Dans une étude récente sur le burnout des internes, publiée par la revue Le Généraliste, les intéressés avancent comme plaintes principales avec la surcharge de travail, l’impression d’être "abandonné à leur sort" ou "de n’être pas assez encadré", d’avoir  "le sentiment de vivre une relation pas équitable avec les responsables d’équipe", sans oublier le "manque de reconnaissance" qui est en fait le "stresseur contribuant au burnout".

Le burnout est donc un tableau d’épuisement complet du corps suite à une exposition prolongée au stress. Cet épuisement fait suite à une période dépressive pendant laquelle le cortisol surrénalien augmente pour faire face aux dépenses d’énergie générées par le stress puis ensuite s’effondre, signant ainsi l’épuisement surrénalien qui va de pair avec l’épuisement de la personne.

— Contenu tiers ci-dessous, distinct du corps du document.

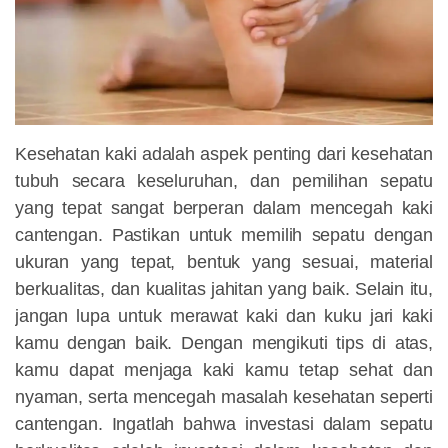
Kesehatan kaki adalah aspek penting dari kesehatan
tubuh secara keseluruhan, dan pemilihan sepatu
yang tepat sangat berperan dalam mencegah kaki
cantengan. Pastikan untuk memilih sepatu dengan
ukuran yang tepat, bentuk yang sesuai, material
berkualitas, dan kualitas jahitan yang baik. Selain itu,
jangan lupa untuk merawat kaki dan kuku jari kaki
kamu dengan baik. Dengan mengikuti tips di atas,
kamu dapat menjaga kaki kamu tetap sehat dan
nyaman, serta mencegah masalah kesehatan seperti
cantengan. Ingatlah bahwa investasi dalam sepatu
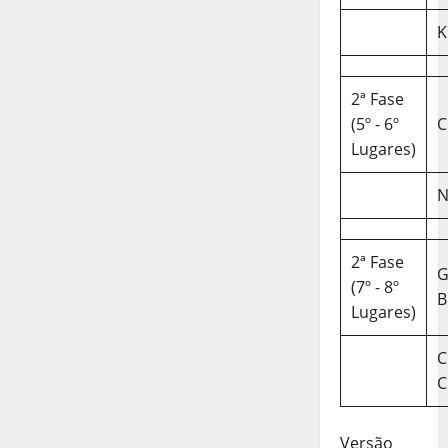
K
2ª Fase
(5º - 6º
C
Lugares)
N
2ª Fase
(7º - 8º
B
Lugares)
C
C
Versão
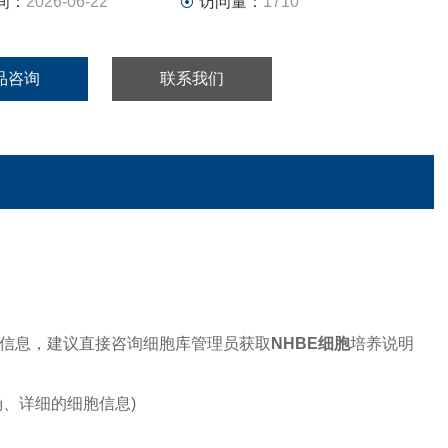
间：
2026-06-22
访问量：
1710
品咨询
联系我们
信息，建议直接咨询细胞库管理员获取
NHBE细胞
培养说明
、详细的细胞信息)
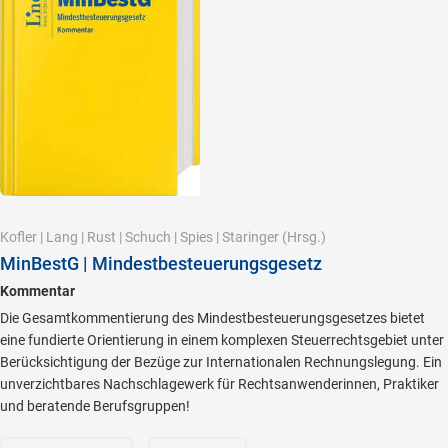
Kofler
|
Lang
|
Rust
|
Schuch
|
Spies
|
Staringer
(Hrsg.)
MinBestG | Mindestbesteuerungsgesetz
Kommentar
Die Gesamtkommentierung des Mindestbesteuerungsgesetzes bietet
eine fundierte Orientierung in einem komplexen Steuerrechtsgebiet unter
Berücksichtigung der Bezüge zur Internationalen Rechnungslegung. Ein
unverzichtbares Nachschlagewerk für Rechtsanwenderinnen, Praktiker
und beratende Berufsgruppen!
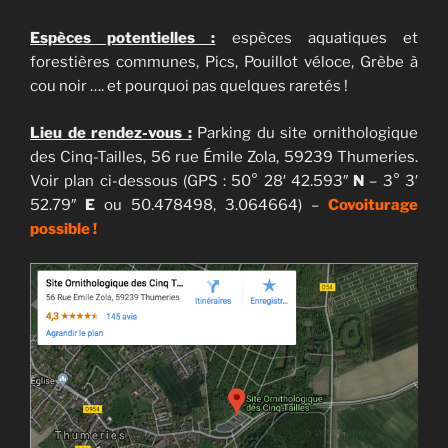
Espèces potentielles :
espèces aquatiques et
forestières communes, Pics, Pouillot véloce, Grèbe à
cou noir …. et pourquoi pas quelques raretés !
Lieu de rendez-vous :
Parking du site ornithologique
des Cinq-Tailles, 56 rue Émile Zola, 59239 Thumeries.
Voir plan ci-dessous (GPS : 50° 28′ 42.593″
N
– 3° 3′
52.79″
E
ou 50.478498, 3.064664) –
Covoiturage
possible !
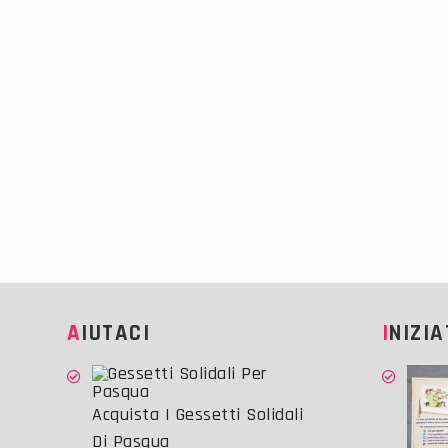
AIUTACI
INIZI
Acquista I Gessetti Solidali
Di Pasqua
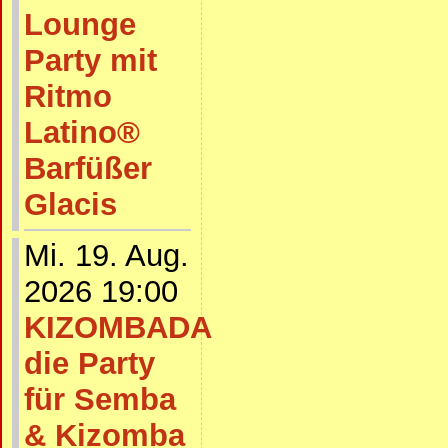
Lounge
Party mit
Ritmo
Latino®
Barfüßer
Glacis
Mi. 19. Aug.
2026 19:00
KIZOMBADA
die Party
für Semba
& Kizomba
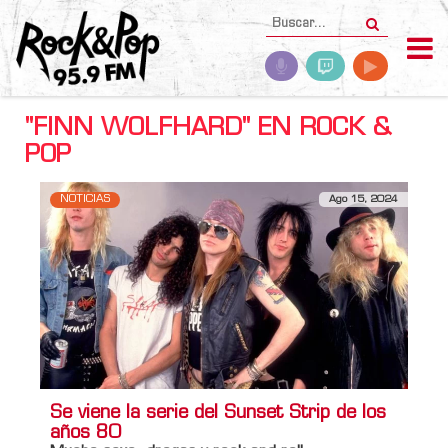
"FINN WOLFHARD" EN ROCK &
POP
NOTICIAS
Ago 15, 2024
Se viene la serie del Sunset Strip de los
años 80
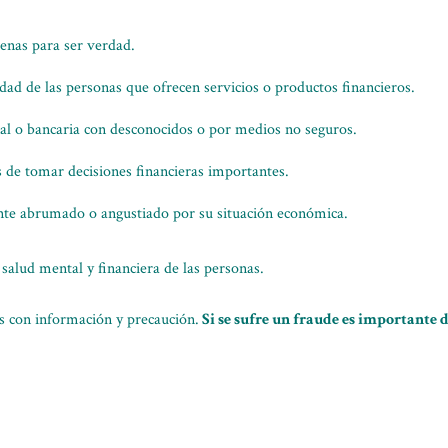
enas para ser verdad.
lidad de las personas que ofrecen servicios o productos financieros.
l o bancaria con desconocidos o por medios no seguros.
s de tomar decisiones financieras importantes.
ente abrumado o angustiado por su situación económica.
salud mental y financiera de las personas.
os con información y precaución.
Si se sufre un fraude es importante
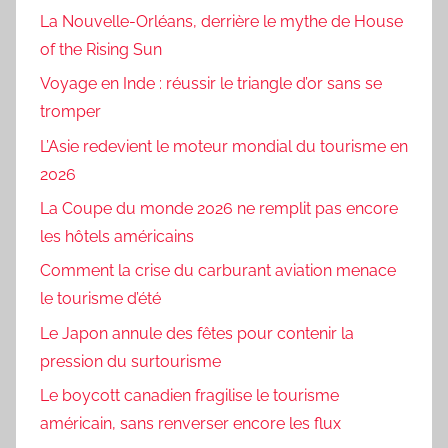
La Nouvelle-Orléans, derrière le mythe de House
of the Rising Sun
Voyage en Inde : réussir le triangle d’or sans se
tromper
L’Asie redevient le moteur mondial du tourisme en
2026
La Coupe du monde 2026 ne remplit pas encore
les hôtels américains
Comment la crise du carburant aviation menace
le tourisme d’été
Le Japon annule des fêtes pour contenir la
pression du surtourisme
Le boycott canadien fragilise le tourisme
américain, sans renverser encore les flux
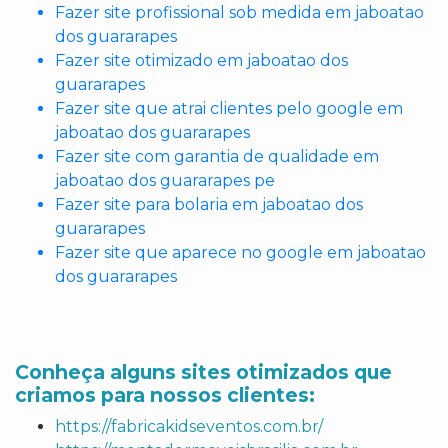
Fazer site profissional sob medida em jaboatao
dos guararapes
Fazer site otimizado em jaboatao dos
guararapes
Fazer site que atrai clientes pelo google em
jaboatao dos guararapes
Fazer site com garantia de qualidade em
jaboatao dos guararapes pe
Fazer site para bolaria em jaboatao dos
guararapes
Fazer site que aparece no google em jaboatao
dos guararapes
Conheça alguns sites otimizados que
criamos para nossos clientes:
https://fabricakidseventos.com.br/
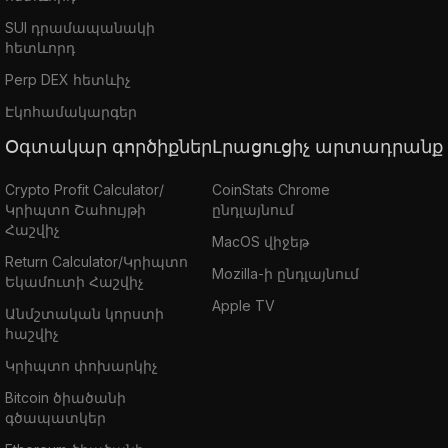
SUI դրամապանակի
հետևորդ
Perp DEX հետևիչ
Էկոհամակարգեր
Օգտակար գործիքներ
Լրացուցիչ արտադրանք
Crypto Profit Calculator/
CoinStats Chrome
Կրիպտո Շահույթի
ընդլայնում
Հաշվիչ
MacOS վիջեթ
Return Calculator/Կրիպտո
Mozilla-ի ընդլայնում
Եկամուտի Հաշվիչ
Apple TV
Անմշտական կորստի
հաշվիչ
Կրիպտո փոխարկիչ
Bitcoin ծիածանի
գծապատկեր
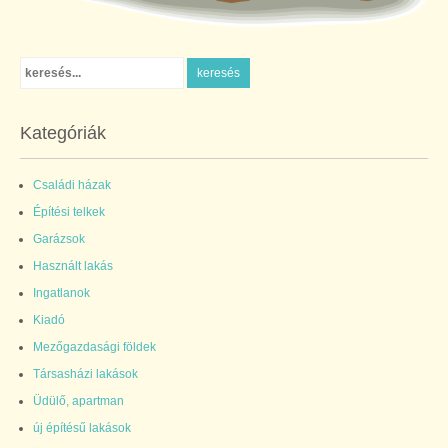
Kategóriák
Családi házak
Építési telkek
Garázsok
Használt lakás
Ingatlanok
Kiadó
Mezőgazdasági földek
Társasházi lakások
Üdülő, apartman
új építésű lakások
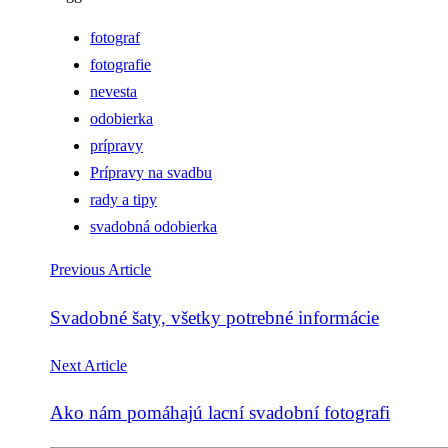
fotograf
fotografie
nevesta
odobierka
prípravy
Prípravy na svadbu
rady a tipy
svadobná odobierka
Previous Article
Svadobné šaty, všetky potrebné informácie
Next Article
Ako nám pomáhajú lacní svadobní fotografi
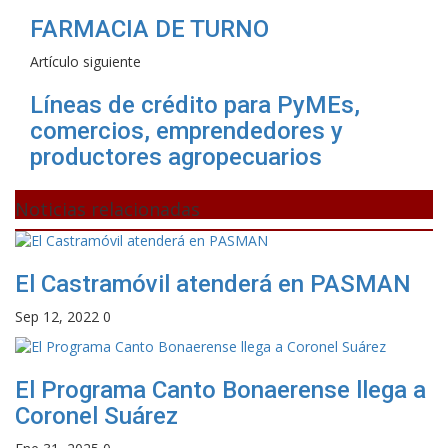
FARMACIA DE TURNO
Artículo siguiente
Líneas de crédito para PyMEs,
comercios, emprendedores y
productores agropecuarios
Noticias relacionadas
El Castramóvil atenderá en PASMAN
Sep 12, 2022
0
El Programa Canto Bonaerense llega a
Coronel Suárez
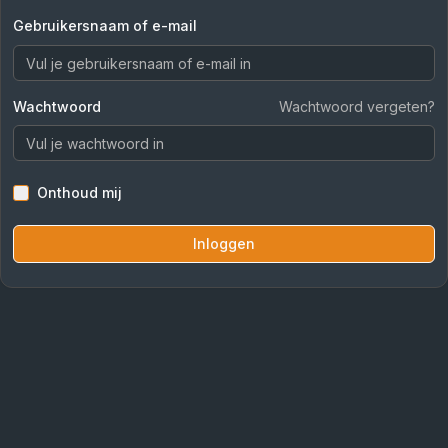
Gebruikersnaam of e-mail
Wachtwoord
Wachtwoord vergeten?
Onthoud mij
Inloggen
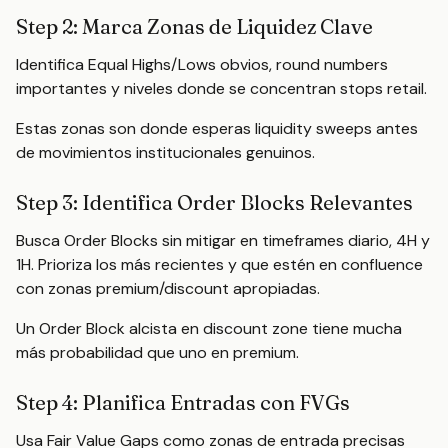
Step 2: Marca Zonas de Liquidez Clave
Identifica Equal Highs/Lows obvios, round numbers
importantes y niveles donde se concentran stops retail.
Estas zonas son donde esperas liquidity sweeps antes
de movimientos institucionales genuinos.
Step 3: Identifica Order Blocks Relevantes
Busca Order Blocks sin mitigar en timeframes diario, 4H y
1H. Prioriza los más recientes y que estén en confluence
con zonas premium/discount apropiadas.
Un Order Block alcista en discount zone tiene mucha
más probabilidad que uno en premium.
Step 4: Planifica Entradas con FVGs
Usa Fair Value Gaps como zonas de entrada precisas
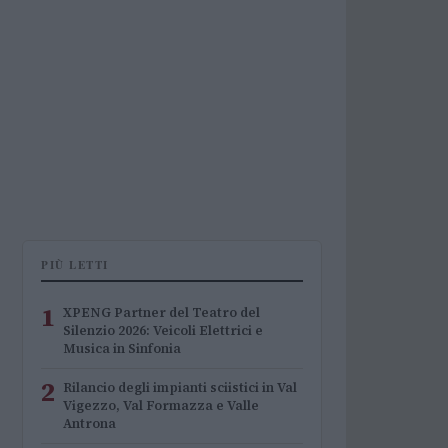
PIÙ LETTI
1
XPENG Partner del Teatro del
Silenzio 2026: Veicoli Elettrici e
Musica in Sinfonia
2
Rilancio degli impianti sciistici in Val
Vigezzo, Val Formazza e Valle
Antrona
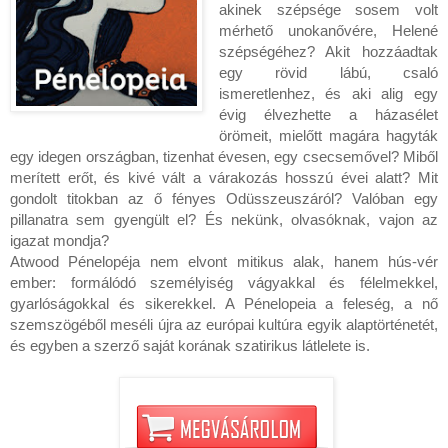
akinek szépsége sosem volt 
mérhető unokanővére, Helené 
szépségéhez? Akit hozzáadtak 
egy rövid lábú, csaló 
ismeretlenhez, és aki alig egy 
évig élvezhette a házasélet 
örömeit, mielőtt magára hagyták 
egy idegen országban, tizenhat évesen, egy csecsemővel? Miből 
merített erőt, és kivé vált a várakozás hosszú évei alatt? Mit 
gondolt titokban az ő fényes Odüsszeuszáról? Valóban egy 
pillanatra sem gyengült el? És nekünk, olvasóknak, vajon az 
igazat mondja?

Atwood Pénelopéja nem elvont mitikus alak, hanem hús-vér 
ember: formálódó személyiség vágyakkal és félelmekkel, 
gyarlóságokkal és sikerekkel. A Pénelopeia a feleség, a nő 
szemszögéből meséli újra az európai kultúra egyik alaptörténetét, 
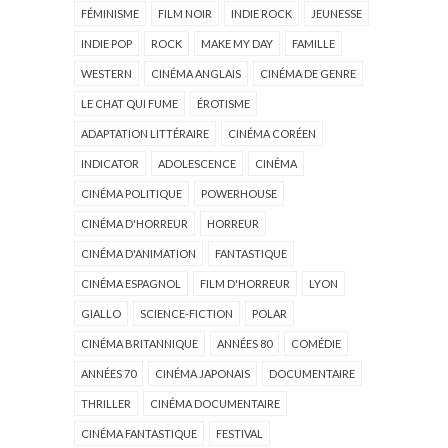
FÉMINISME
FILM NOIR
INDIE ROCK
JEUNESSE
INDIE POP
ROCK
MAKE MY DAY
FAMILLE
WESTERN
CINÉMA ANGLAIS
CINÉMA DE GENRE
LE CHAT QUI FUME
ÉROTISME
ADAPTATION LITTÉRAIRE
CINÉMA CORÉEN
INDICATOR
ADOLESCENCE
CINÉMA
CINÉMA POLITIQUE
POWERHOUSE
CINÉMA D'HORREUR
HORREUR
CINÉMA D'ANIMATION
FANTASTIQUE
CINÉMA ESPAGNOL
FILM D'HORREUR
LYON
GIALLO
SCIENCE-FICTION
POLAR
CINÉMA BRITANNIQUE
ANNÉES 80
COMÉDIE
ANNÉES 70
CINÉMA JAPONAIS
DOCUMENTAIRE
THRILLER
CINÉMA DOCUMENTAIRE
CINÉMA FANTASTIQUE
FESTIVAL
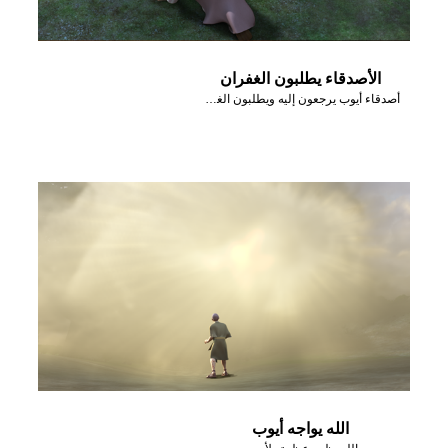
الأصدقاء يطلبون الغفران
أصدقاء أيوب يرجعون إليه ويطلبون الغفران.
الله يواجه أيوب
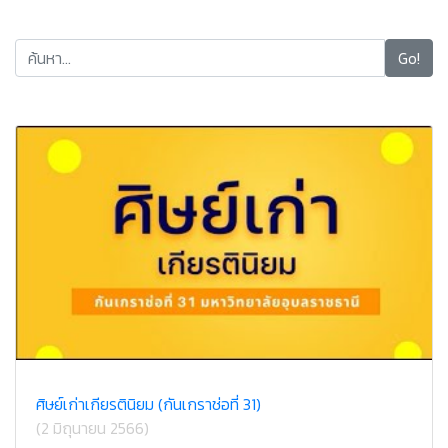
Go!
ศิษย์เก่าเกียรตินิยม (กันเกราช่อที่ 31)
(2 มิถุนายน 2566)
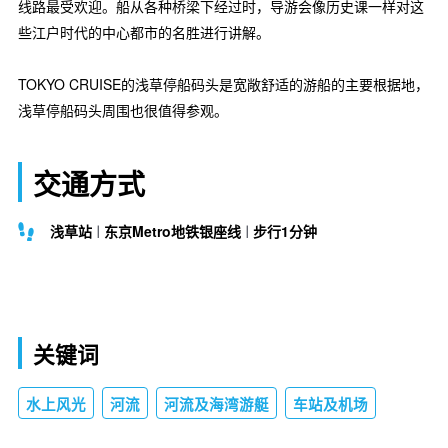
线路最受欢迎。船从各种桥梁下经过时，导游会像历史课一样对这
些江户时代的中心都市的名胜进行讲解。
TOKYO CRUISE的浅草停船码头是宽敞舒适的游船的主要根据地，
浅草停船码头周围也很值得参观。
交通方式
浅草站
东京Metro地铁银座线
步行1分钟
关键词
水上风光
河流
河流及海湾游艇
车站及机场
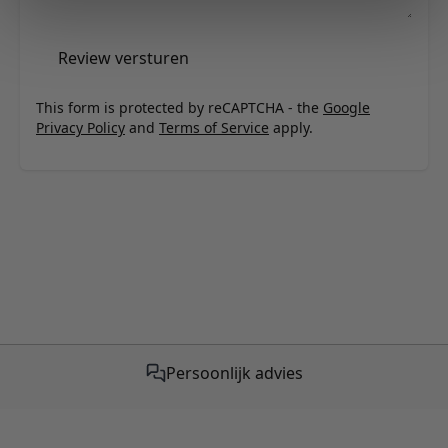
Review versturen
This form is protected by reCAPTCHA - the
Google
Privacy Policy
and
Terms of Service
apply.
Gratis verzending vanaf €50,-
Persoonlijk advies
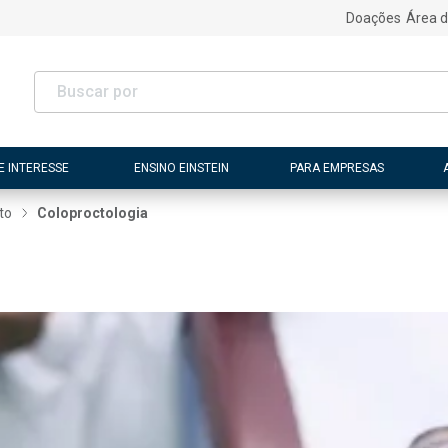
Doações
Área d
E INTERESSE
ENSINO EINSTEIN
PARA EMPRESAS
to
Coloproctologia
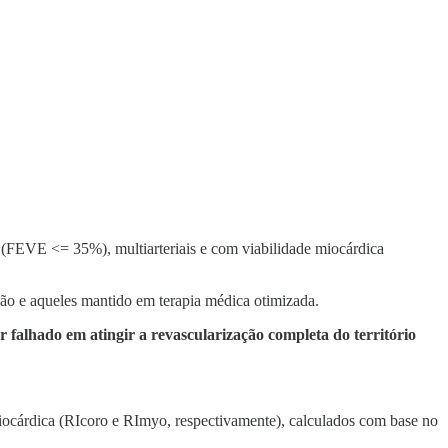
a (FEVE <= 35%), multiarteriais e com viabilidade miocárdica
ão e aqueles mantido em terapia médica otimizada.
ter falhado em atingir a revascularização completa do território
ocárdica (RIcoro e RImyo, respectivamente), calculados com base no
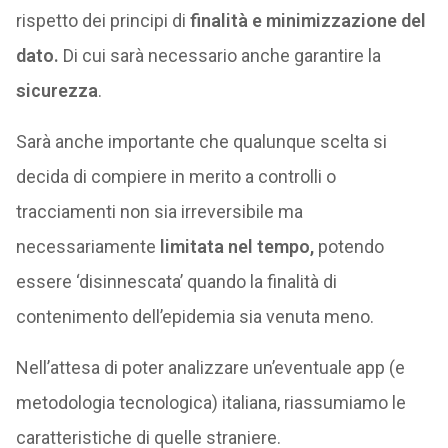
rispetto dei principi di
finalità e minimizzazione del
dato.
Di cui sarà necessario anche garantire la
sicurezza
.
Sarà anche importante che qualunque scelta si
decida di compiere in merito a controlli o
tracciamenti non sia irreversibile ma
necessariamente
limitata nel tempo,
potendo
essere ‘disinnescata’ quando la finalità di
contenimento dell’epidemia sia venuta meno.
Nell’attesa di poter analizzare un’eventuale app (e
metodologia tecnologica) italiana, riassumiamo le
caratteristiche di quelle straniere.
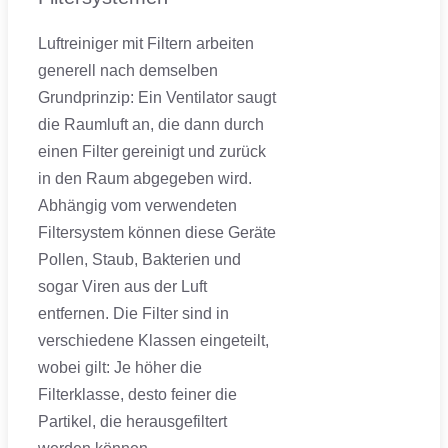
Luftreiniger mit Filtern arbeiten
generell nach demselben
Grundprinzip: Ein Ventilator saugt
die Raumluft an, die dann durch
einen Filter gereinigt und zurück
in den Raum abgegeben wird.
Abhängig vom verwendeten
Filtersystem können diese Geräte
Pollen, Staub, Bakterien und
sogar Viren aus der Luft
entfernen. Die Filter sind in
verschiedene Klassen eingeteilt,
wobei gilt: Je höher die
Filterklasse, desto feiner die
Partikel, die herausgefiltert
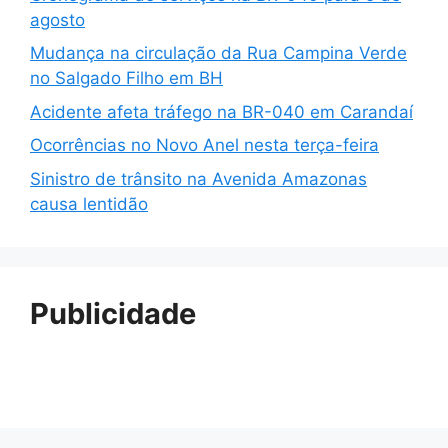
agosto
Mudança na circulação da Rua Campina Verde
no Salgado Filho em BH
Acidente afeta tráfego na BR-040 em Carandaí
Ocorrências no Novo Anel nesta terça-feira
Sinistro de trânsito na Avenida Amazonas
causa lentidão
Publicidade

Si le cortisol est donc le "marqueur biologique" du burn out, quand il s’effondre, le "marqueur clinique" de ce dernier, à part la fatigue extrême, semble être le sentiment de "mise au placard", réel ou vécu comme tel par le sujet,  l’impression d’ "isolement", le "manque de considération" ou de "reconnaissance",  la personne se sentant complètement abandonnée.

La blessure est donc à la fois centrale, psychique et nerveuse, mais aussi organique par l’intermédiaire de l’hypothalamus, centre des pulsions et des émotions dans le cerveau, hypothalamus dont le dérèglement est le point de départ d’un emballement de l’axe hormonal avec au terme la variation du cortisol surrénalien, d’abord élevé en phase de lutte avec la dépression, puis effondré, signant alors le burnout final.